Restate word for word the lines of the entries below, starting with the line that holds "and save the planet!!" and ending with the line that holds "These are just", and no others.

*** Opening of DATASET EXCERPTS ***

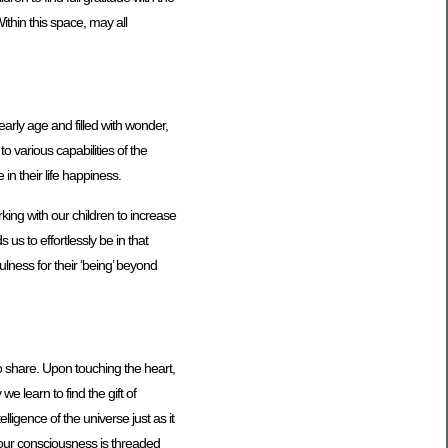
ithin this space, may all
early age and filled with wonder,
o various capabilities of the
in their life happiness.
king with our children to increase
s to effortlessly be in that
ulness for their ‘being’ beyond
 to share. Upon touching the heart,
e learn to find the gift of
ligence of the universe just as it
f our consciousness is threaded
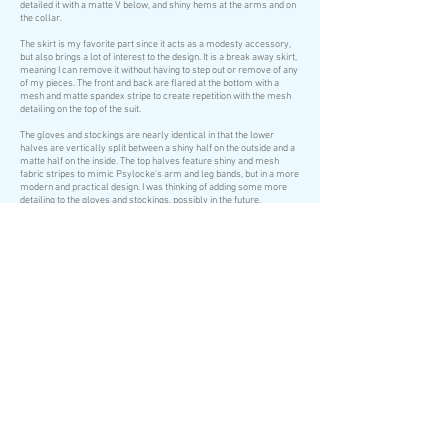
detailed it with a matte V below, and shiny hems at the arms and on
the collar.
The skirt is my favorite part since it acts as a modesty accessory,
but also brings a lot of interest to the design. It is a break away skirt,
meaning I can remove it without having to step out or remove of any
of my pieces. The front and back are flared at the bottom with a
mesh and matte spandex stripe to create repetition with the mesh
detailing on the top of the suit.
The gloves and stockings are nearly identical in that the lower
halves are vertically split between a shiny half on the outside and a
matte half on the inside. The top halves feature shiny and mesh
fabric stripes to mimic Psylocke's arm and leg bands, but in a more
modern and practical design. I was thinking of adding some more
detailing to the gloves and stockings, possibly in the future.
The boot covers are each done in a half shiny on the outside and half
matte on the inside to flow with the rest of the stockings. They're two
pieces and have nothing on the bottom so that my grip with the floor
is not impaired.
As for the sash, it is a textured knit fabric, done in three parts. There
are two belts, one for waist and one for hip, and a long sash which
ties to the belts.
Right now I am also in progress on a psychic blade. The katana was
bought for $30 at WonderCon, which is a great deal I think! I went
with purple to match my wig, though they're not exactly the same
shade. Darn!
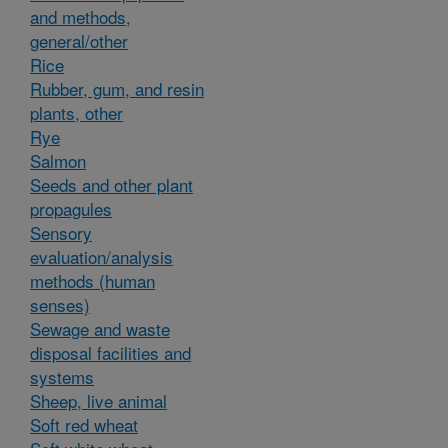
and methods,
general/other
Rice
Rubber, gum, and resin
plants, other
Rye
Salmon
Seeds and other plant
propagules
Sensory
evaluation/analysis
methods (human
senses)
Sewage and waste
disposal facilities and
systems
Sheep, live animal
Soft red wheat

*** Close of DATASET EXCERPTS ***
*** Opening of DATASET EXCERPTS ***

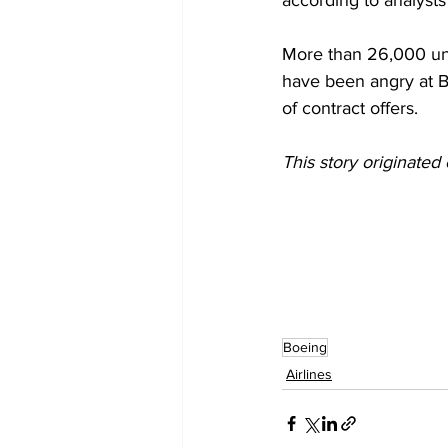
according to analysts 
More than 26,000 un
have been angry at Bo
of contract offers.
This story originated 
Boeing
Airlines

*** Close of DATASET EXCERPTS ***
*** Opening of DATASET EXCERPTS ***

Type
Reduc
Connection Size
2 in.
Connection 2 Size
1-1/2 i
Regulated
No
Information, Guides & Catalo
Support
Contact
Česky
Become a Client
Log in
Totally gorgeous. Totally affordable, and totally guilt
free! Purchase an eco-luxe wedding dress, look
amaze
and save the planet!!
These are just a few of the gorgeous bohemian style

*** Close of DATASET EXCERPTS ***

- **PROBLEM SOLUTION**
and save the planet!!
These are just a few of the gorgeous bohemian style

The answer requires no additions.